Reproduce, exactly, the lines of the material below from the line containing "WATCH: Members of the 914th Air" through the line containing "from multi-month deployment", with both end lines included and nothing else.

[[ MATERIAL FOR THIS EXERCISE, beginning ]]

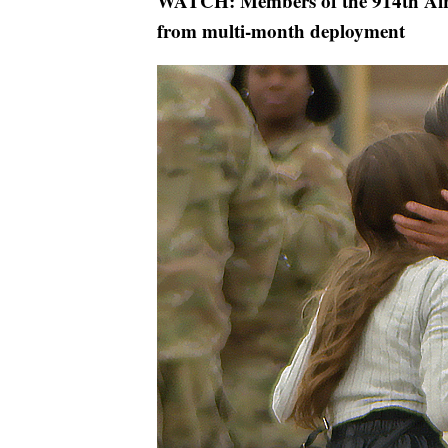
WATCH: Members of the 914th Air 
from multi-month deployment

[[ MATERIAL FOR THIS EXERCISE, end ]]
[[ MATERIAL FOR THIS EXERCISE, beginning ]]

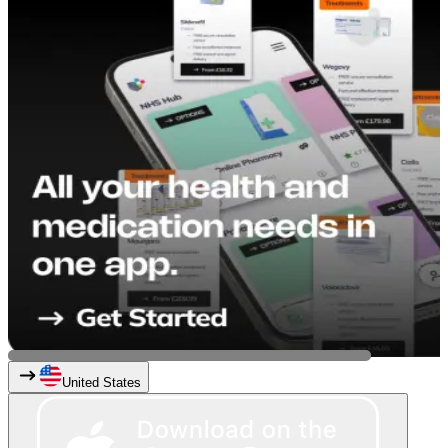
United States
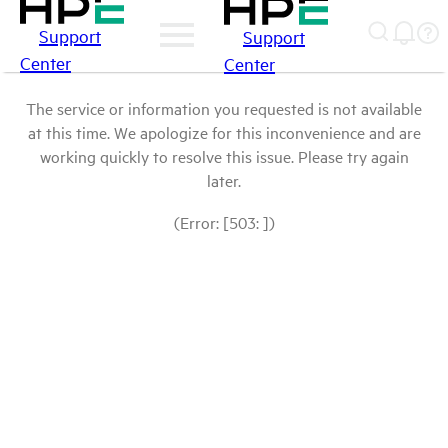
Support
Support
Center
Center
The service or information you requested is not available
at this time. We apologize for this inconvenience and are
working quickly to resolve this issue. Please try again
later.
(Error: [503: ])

[[ MATERIAL FOR THIS EXERCISE, end ]]
[[ MATERIAL FOR THIS EXERCISE, beginning ]]

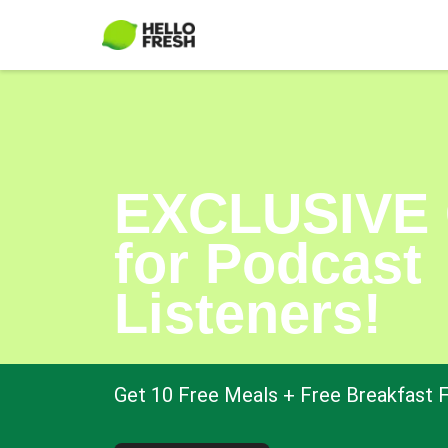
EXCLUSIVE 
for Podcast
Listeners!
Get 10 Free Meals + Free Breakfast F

[[ MATERIAL FOR THIS EXERCISE, end ]]

**TASK RESPONSE**
WATCH: Members of the 914th Air 
from multi-month deployment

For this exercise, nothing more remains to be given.